Al jefe del Ejecutivo le son, por lo tanto, ajenos los debates de los años 90 en adelante. No es gratuito que hable de los conservadores con el mismo asco con el que se hablaba en los 80 “de la derecha” para legitimar incluso el fraude patriótico. Eran el anti México, los traidores irredentos. Se usó, hasta la náusea, la figura de Miramón y Mejía; se desgastó el latiguillo de los polkos, incluso se denostaba (entonces) con el término cristero. Ahora que el Presidente pronuncia sus salmos, son muchos más cautos en meterse con la religión. El resto es lo mismo; el valor del pluralismo (concebir la variedad como riqueza) es sáncrito para él. Los derechos humanos le resultan ajenos. El derecho a la información y su garantía le son repelentes. La sociedad civil, artífice del colapso del comunismo, le parece una combinación de intereses empresariales y grandes dosis de impostura. Él habla del pueblo.
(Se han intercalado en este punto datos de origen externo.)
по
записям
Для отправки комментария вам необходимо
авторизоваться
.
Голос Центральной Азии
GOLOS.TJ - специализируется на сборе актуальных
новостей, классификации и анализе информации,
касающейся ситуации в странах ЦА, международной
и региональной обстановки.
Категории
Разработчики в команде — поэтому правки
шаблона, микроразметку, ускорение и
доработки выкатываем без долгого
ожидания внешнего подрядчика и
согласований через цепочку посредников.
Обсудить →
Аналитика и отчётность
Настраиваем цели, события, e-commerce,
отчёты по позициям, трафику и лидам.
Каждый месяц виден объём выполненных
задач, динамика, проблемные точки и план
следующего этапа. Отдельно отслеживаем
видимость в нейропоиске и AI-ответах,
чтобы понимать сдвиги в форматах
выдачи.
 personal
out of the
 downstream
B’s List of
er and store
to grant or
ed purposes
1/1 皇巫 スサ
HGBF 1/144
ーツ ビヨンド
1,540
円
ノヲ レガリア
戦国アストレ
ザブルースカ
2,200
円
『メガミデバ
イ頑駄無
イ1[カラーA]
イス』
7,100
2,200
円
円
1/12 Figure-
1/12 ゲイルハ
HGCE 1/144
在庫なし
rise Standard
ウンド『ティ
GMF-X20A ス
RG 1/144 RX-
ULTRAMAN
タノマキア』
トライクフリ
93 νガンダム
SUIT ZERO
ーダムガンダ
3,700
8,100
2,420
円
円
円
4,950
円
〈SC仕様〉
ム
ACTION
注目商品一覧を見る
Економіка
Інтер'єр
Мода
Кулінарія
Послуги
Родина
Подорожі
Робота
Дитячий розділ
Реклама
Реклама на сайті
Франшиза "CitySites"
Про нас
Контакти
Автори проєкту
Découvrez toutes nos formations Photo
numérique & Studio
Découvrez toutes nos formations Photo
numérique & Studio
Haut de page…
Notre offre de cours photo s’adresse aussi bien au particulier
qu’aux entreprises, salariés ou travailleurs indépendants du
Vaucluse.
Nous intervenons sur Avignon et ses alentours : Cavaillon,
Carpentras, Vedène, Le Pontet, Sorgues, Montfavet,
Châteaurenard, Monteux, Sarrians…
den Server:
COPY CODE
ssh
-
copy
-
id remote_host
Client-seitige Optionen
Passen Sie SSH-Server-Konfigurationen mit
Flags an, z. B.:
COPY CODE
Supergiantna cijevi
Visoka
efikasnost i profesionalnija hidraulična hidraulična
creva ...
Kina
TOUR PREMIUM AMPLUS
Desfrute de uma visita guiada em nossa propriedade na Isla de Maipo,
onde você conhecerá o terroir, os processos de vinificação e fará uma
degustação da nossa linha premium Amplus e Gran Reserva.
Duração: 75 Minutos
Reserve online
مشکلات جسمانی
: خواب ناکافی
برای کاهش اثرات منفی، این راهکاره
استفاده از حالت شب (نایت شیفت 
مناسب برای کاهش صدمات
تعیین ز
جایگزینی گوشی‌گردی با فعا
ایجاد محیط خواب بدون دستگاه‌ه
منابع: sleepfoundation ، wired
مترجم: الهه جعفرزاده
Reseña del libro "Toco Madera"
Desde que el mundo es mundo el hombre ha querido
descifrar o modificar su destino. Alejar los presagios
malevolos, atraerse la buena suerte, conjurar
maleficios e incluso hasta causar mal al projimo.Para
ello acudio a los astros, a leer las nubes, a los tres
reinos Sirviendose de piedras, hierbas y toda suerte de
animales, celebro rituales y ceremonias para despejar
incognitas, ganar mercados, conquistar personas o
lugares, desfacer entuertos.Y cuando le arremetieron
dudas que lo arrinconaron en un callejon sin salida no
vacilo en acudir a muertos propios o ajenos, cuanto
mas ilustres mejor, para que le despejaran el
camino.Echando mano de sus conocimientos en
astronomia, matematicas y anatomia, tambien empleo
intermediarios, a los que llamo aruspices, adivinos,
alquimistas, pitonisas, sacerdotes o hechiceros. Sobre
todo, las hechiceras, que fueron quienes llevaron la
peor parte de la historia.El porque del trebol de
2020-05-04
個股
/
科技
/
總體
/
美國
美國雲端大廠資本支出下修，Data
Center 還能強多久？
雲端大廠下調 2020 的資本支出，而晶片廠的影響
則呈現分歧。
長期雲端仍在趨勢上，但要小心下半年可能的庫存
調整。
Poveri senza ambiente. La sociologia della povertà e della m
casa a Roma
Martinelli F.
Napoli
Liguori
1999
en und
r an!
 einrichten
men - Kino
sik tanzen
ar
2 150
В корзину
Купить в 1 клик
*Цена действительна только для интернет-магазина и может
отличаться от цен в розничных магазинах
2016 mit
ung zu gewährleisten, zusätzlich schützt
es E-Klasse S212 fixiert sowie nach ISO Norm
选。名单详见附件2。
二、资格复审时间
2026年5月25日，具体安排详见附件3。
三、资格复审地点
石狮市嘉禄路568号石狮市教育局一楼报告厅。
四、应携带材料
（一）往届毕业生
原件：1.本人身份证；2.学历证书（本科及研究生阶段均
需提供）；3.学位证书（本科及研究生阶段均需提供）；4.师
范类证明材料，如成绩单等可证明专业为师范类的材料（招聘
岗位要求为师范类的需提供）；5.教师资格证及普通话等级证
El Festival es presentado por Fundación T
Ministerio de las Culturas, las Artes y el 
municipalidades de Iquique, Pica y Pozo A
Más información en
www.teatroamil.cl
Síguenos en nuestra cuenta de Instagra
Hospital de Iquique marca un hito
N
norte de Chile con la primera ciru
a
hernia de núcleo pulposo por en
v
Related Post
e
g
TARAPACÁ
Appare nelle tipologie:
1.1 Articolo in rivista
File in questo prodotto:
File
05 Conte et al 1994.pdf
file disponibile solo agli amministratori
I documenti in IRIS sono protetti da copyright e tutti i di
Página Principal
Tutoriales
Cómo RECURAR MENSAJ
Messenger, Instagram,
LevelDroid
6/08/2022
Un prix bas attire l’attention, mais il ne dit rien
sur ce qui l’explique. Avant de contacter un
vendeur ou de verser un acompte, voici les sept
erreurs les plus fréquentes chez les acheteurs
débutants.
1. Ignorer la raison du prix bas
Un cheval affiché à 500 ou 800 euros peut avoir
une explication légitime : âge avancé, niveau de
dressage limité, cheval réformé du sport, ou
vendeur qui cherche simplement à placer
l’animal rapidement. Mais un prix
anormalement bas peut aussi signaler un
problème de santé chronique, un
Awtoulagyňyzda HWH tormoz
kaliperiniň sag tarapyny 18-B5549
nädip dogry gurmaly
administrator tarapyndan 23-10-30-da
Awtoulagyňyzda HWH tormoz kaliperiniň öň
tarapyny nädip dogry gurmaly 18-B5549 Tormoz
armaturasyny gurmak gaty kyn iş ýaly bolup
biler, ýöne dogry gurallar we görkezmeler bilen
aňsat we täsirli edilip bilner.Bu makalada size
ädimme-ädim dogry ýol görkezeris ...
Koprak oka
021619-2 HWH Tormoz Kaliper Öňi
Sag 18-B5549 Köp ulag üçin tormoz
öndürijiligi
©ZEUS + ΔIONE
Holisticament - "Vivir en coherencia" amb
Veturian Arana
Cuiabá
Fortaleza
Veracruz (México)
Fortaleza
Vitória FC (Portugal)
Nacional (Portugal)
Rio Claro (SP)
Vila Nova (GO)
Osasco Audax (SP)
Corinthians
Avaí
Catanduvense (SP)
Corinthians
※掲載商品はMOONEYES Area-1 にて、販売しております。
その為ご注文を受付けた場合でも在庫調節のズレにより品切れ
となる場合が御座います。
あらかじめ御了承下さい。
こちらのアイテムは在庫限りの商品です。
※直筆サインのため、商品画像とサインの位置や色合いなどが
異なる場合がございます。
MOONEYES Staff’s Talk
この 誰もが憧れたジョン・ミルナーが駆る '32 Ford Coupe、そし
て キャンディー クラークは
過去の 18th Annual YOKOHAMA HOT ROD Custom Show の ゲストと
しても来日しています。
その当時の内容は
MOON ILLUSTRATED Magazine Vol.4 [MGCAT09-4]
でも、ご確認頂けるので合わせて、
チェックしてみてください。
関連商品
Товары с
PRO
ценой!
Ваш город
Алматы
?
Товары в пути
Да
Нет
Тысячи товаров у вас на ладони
Refleja muy bien aquel universo ideológico. El medio ambiente y las mujeres los ve con condescendencia, reconociéndolos, pero no como prioridad. Por eso muestra impaciencia. Habla del humanismo como principio englobador con la fuerza omnidireccional que se usaba el marxismo.

Dos elementos, sin embargo, se están saliendo de su control. El primero es una sociedad civil global que mueve a los más jóvenes a ser cada vez más irreverentes con los éxitos de los abuelos. En España, los indignados decidieron devaluar, hasta extremos incomprensibles, el consenso constitucional del 76. Barbados, con coletas y con un estilo cada vez más arrogante, ocuparon su espacio para romper la imagen de la España exitosa. Lo mismo ocurrió en Chile: los más jóvenes pusieron en tela de juicio el éxito de la generación anterior. Da un poco de penita que la izquierda mexicana, hoy gobierno, celebrara la indignación española y la creación de Podemos y por supuesto la crisis del modelo neoliberal chileno, y ahora se vea descolocada con la indignación vernácula. Pero lo que más desconcierta al mandatario es haber perdido la plaza. Él, que había sido el amo del Zócalo, lo tuvo que fortificar porque pasó de ser el lugar para organizar sus mítines y las kermés de la Pacha mama a ser un espacio de indignación contra el gobierno. El Zócalo, en esencia, no ha cambiado, es su circunstancia al empeñarse en no oir. El atleta de la protesta social hoy la sintió en su residencia. Así son las democracias: quieren resultados. Se indignan. Algún día Antonio Villaraigosa me dijo: los populistas pierden cuando una causa diferente a la suya gana las calles. El Zócalo hoy tiene cara de mujer.